> _Listed records_:
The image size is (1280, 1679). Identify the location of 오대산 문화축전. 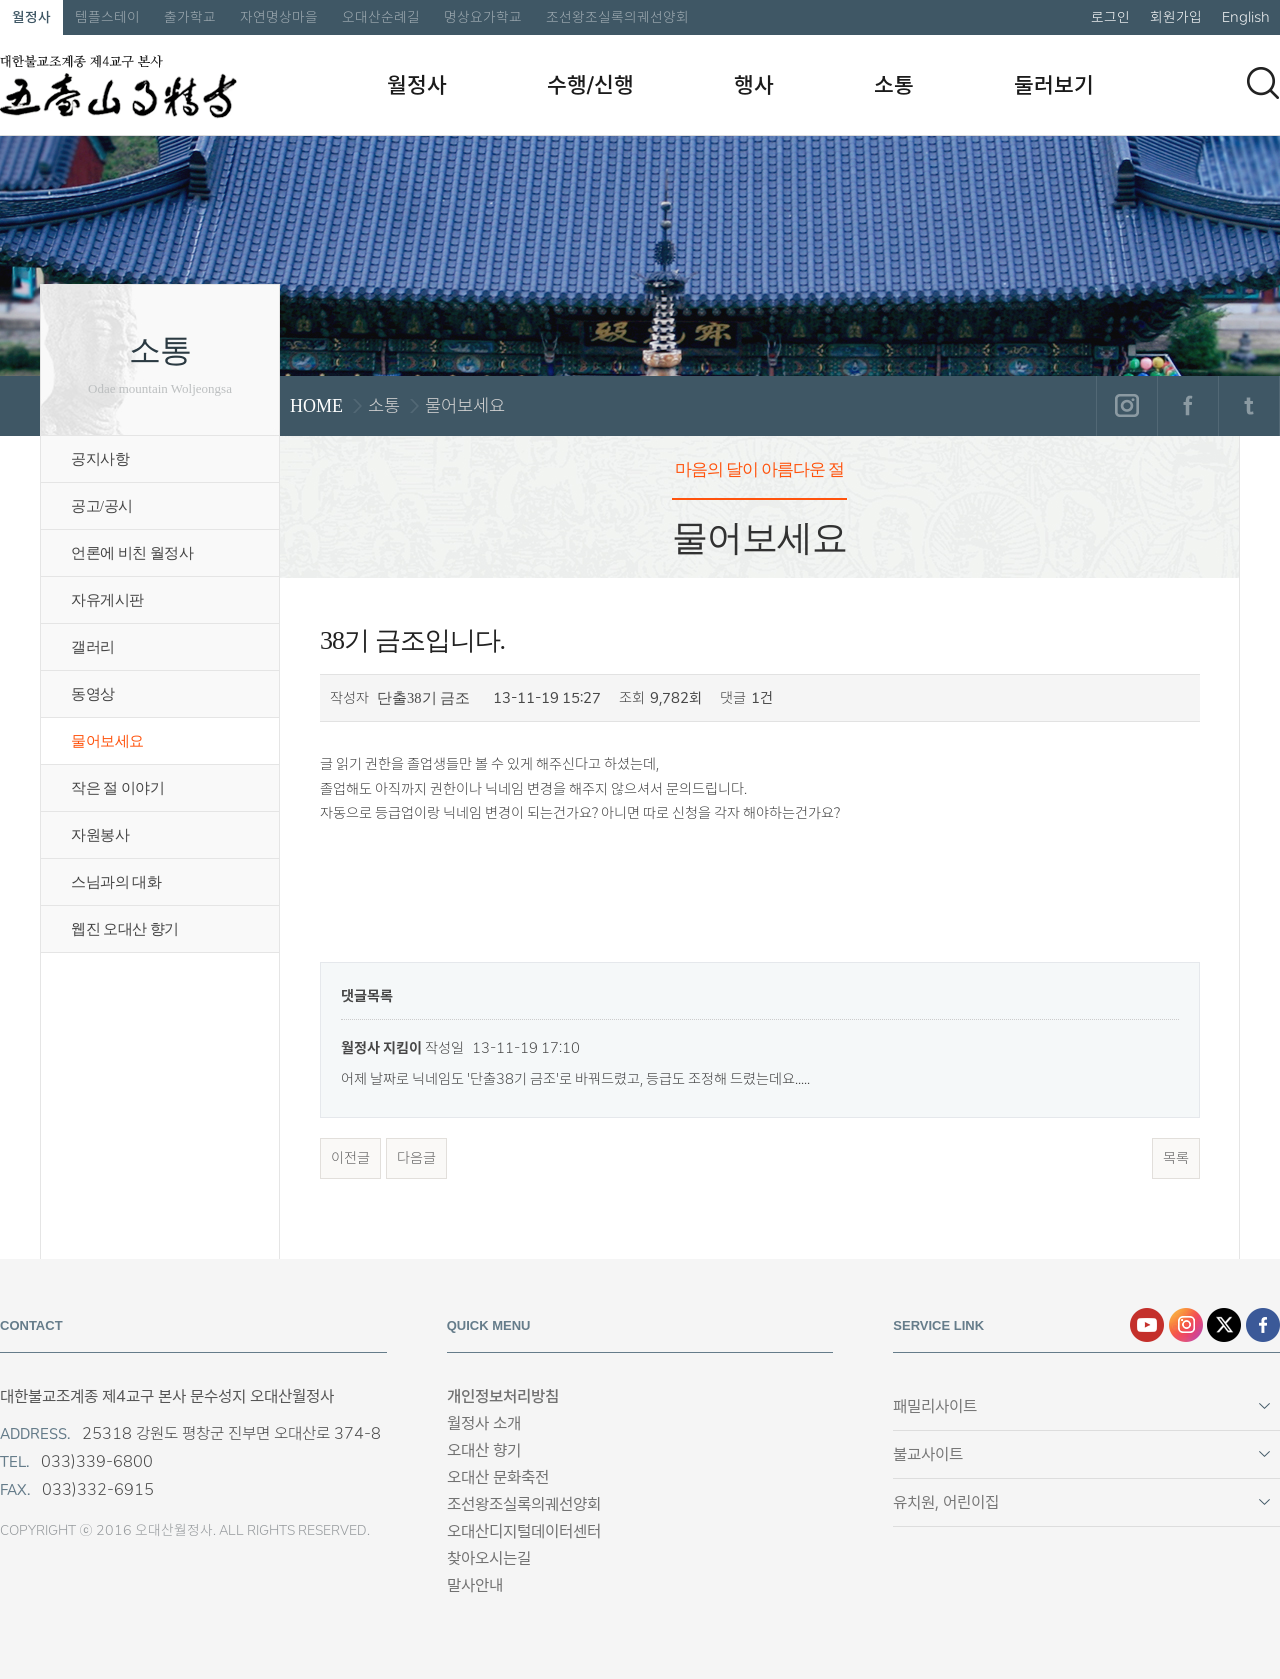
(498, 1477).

* * *

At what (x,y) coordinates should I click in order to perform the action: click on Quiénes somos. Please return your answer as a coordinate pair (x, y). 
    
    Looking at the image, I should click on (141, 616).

==

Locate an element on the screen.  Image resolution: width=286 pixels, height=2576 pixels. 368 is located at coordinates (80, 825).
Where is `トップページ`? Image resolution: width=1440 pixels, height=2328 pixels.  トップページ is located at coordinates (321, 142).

> _Task directions_: Select all lines with the word "resolution" from the entries above.

> _Task solution_:
Locate an element on the screen.  Image resolution: width=286 pixels, height=2576 pixels. 368 is located at coordinates (80, 825).
Where is `トップページ`? Image resolution: width=1440 pixels, height=2328 pixels.  トップページ is located at coordinates (321, 142).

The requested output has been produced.